Training of semi-empirical ANN-models is a non-trivial task. The appropriate algorithms for solving it are considered in [3]. This training is carried out in the Matlab system for neural networks in the form of LDDN (Layered Digital Dynamic Networks) using the Levenberg-Marquardt optimization algorithm based on the root-mean-square error of the model [9]. The Jacobi matrix is calculated using the RTRL (Real-Time Recurrent Learning) algorithm [10].

ANN-modules for nonlinear functions \(C_X\), \(C_Z\) and \(C_m\) are formed as sigmodal feed-forward networks. As inputs of each of the modules, the values of \(\alpha \), \(\delta _e\) and \(q / V_T\) are taken. The ANN-modules for the \(C_X\) and \(C_Z\) functions have two hidden layers, the first of which includes 10 neurons and the second one contains 20. The ANN-module for the \(C_m\) function has three hidden layers, the first of which includes 10 neurons, the second one has 15 and the third has 20 neurons.

The simulation error on the test set for the obtained semi-empirical ANN-model of the longitudinal motion for the maneuverable aircraft is: RMS\(_{V_T}=0.00026\) m/s, RMS\(_{\alpha }=0.183\) deg, RMS\(_{q}=0.0071\) deg/s.
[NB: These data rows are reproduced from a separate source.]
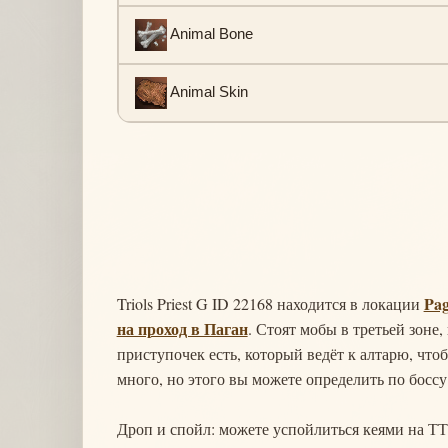
Animal Bone
Animal Skin
Pag
Triols Priest G ID 22168 находится в локации
на проход в Паган
. Стоят мобы в третьей зоне
приступочек есть, который ведёт к алтарю, что
много, но этого вы можете определить по боссу -
Дроп и спойл: можете успойлиться кеями на ТТ 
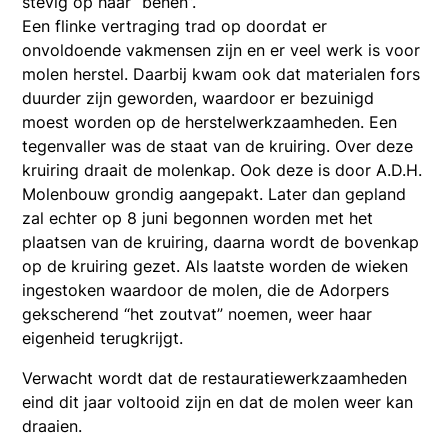
stevig op haar “benen”.
Een flinke vertraging trad op doordat er
onvoldoende vakmensen zijn en er veel werk is voor
molen herstel. Daarbij kwam ook dat materialen fors
duurder zijn geworden, waardoor er bezuinigd
moest worden op de herstelwerkzaamheden. Een
tegenvaller was de staat van de kruiring. Over deze
kruiring draait de molenkap. Ook deze is door A.D.H.
Molenbouw grondig aangepakt. Later dan gepland
zal echter op 8 juni begonnen worden met het
plaatsen van de kruiring, daarna wordt de bovenkap
op de kruiring gezet. Als laatste worden de wieken
ingestoken waardoor de molen, die de Adorpers
gekscherend “het zoutvat” noemen, weer haar
eigenheid terugkrijgt.
Verwacht wordt dat de restauratiewerkzaamheden
eind dit jaar voltooid zijn en dat de molen weer kan
draaien.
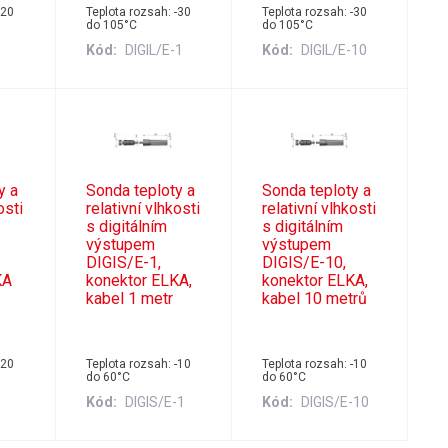
-20
Teplota rozsah: -30
Teplota rozsah: -30
do 105°C
do 105°C
Kód
DIGIL/E-1
Kód
DIGIL/E-10
y a
Sonda teploty a
Sonda teploty a
osti
relativní vlhkosti
relativní vlhkosti
s digitálním
s digitálním
výstupem
výstupem
DIGIS/E-1,
DIGIS/E-10,
KA
konektor ELKA,
konektor ELKA,
kabel 1 metr
kabel 10 metrů
-20
Teplota rozsah: -10
Teplota rozsah: -10
do 60°C
do 60°C
Kód
DIGIS/E-1
Kód
DIGIS/E-10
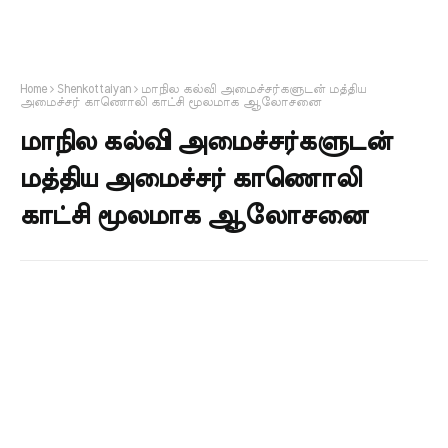
Home
Shenkottaiyan
மாநில கல்வி அமைச்சர்களுடன் மத்திய
அமைச்சர் காணொலி காட்சி மூலமாக ஆலோசனை
மாநில கல்வி அமைச்சர்களுடன்
மத்திய அமைச்சர் காணொலி
காட்சி மூலமாக ஆலோசனை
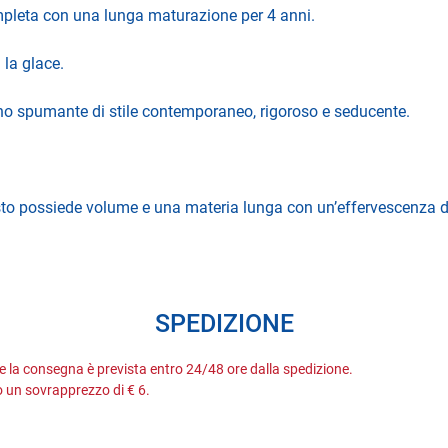
ompleta con una lunga maturazione per 4 anni.
la glace.
uno spumante di stile contemporaneo, rigoroso e seducente.
usto possiede volume e una materia lunga con un’effervescenza de
SPEDIZIONE
 e la consegna è prevista entro 24/48 ore dalla spedizione.
 un sovrapprezzo di € 6.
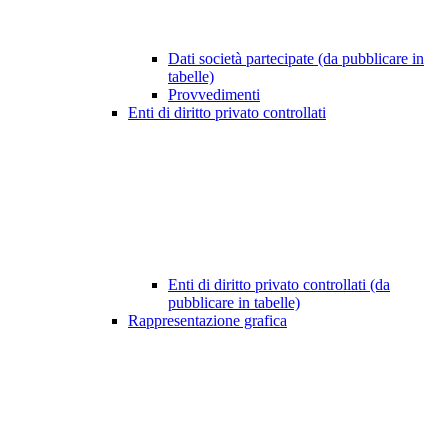
Dati società partecipate (da pubblicare in
tabelle)
Provvedimenti
Enti di diritto privato controllati
Enti di diritto privato controllati (da
pubblicare in tabelle)
Rappresentazione grafica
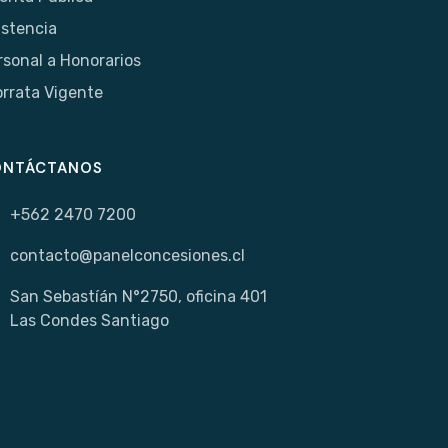
istencia
rsonal a Honorarios
orrata Vigente
ONTÁCTANOS
+562 2470 7200
contacto@panelconcesiones.cl
San Sebastíán N°2750, oficina 401
Las Condes Santiago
The accuracy of the dependences representation for the aerodynamic coefficients can be seen from the example of the coefficient \(C_X\) as shown in Fig. 1. The upper part of this figure shows the actual values (according to the data from [7]) of the \(C_X\) depending on the angle of attack and the elevator deflection angle. The lower part of the figure shows the errors with which appropriate ANN-module reproduces the corresponding dependence. It can be seen that the accuracy achieved is very high. The results for the other two coefficients (\(C_Z\) and \(C_m\)) look similar.

5 Conclusions

The results presented above allow us to draw the following conclusions. As in the case described in [3] for the coefficients of aerodynamic forces \(C_{L}\), \(C_{y}\) and moments \(C_{l}\), \(C_{n}\), \(C_{m}\), methods of semi-empirical ANN-modeling provide the possibility to solve successfully the problem of longitudinal force coefficient identification if the characteristics of the engine are known. If data for these characteristics are not available, then the result of solving the identification problem will be the relationship for the total coefficient of axial force, whose arguments will include the \(\delta _{th}\) control variable. Usually this is quite enough to simulate the motion of the aircraft.

The second important conclusion, which follows from the obtained results, is that the “computational power” of the semi-empirical ANN-model is quite sufficient to represent complex nonlinear functional dependencies defined on a broad range of their argument values, provided that there is a training set possessing the required level of representativeness.

The simulation results demonstrate the high accuracy of both the ANN-model of the obtained aircraft longitudinal motion and high representation accuracy for corresponding aerodynamic characteristics.